** Required action **
Pictures are to be left out, but please repeat each record exactly.

** Information given **
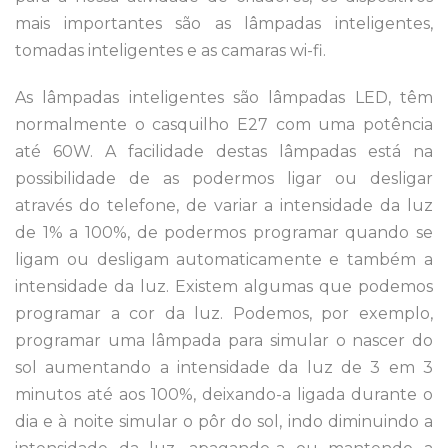
mais importantes são as lâmpadas inteligentes,
tomadas inteligentes e as camaras wi-fi.
As lâmpadas inteligentes são lâmpadas LED, têm
normalmente o casquilho E27 com uma potência
até 60W. A facilidade destas lâmpadas está na
possibilidade de as podermos ligar ou desligar
através do telefone, de variar a intensidade da luz
de 1% a 100%, de podermos programar quando se
ligam ou desligam automaticamente e também a
intensidade da luz. Existem algumas que podemos
programar a cor da luz. Podemos, por exemplo,
programar uma lâmpada para simular o nascer do
sol aumentando a intensidade da luz de 3 em 3
minutos até aos 100%, deixando-a ligada durante o
dia e à noite simular o pôr do sol, indo diminuindo a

** Reply **
mais importantes são as lâmpadas inteligentes,
tomadas inteligentes e as camaras wi-fi.
As lâmpadas inteligentes são lâmpadas LED, têm
normalmente o casquilho E27 com uma potência
até 60W. A facilidade destas lâmpadas está na
possibilidade de as podermos ligar ou desligar
através do telefone, de variar a intensidade da luz
de 1% a 100%, de podermos programar quando se
ligam ou desligam automaticamente e também a
intensidade da luz. Existem algumas que podemos
programar a cor da luz. Podemos, por exemplo,
programar uma lâmpada para simular o nascer do
sol aumentando a intensidade da luz de 3 em 3
minutos até aos 100%, deixando-a ligada durante o
dia e à noite simular o pôr do sol, indo diminuindo a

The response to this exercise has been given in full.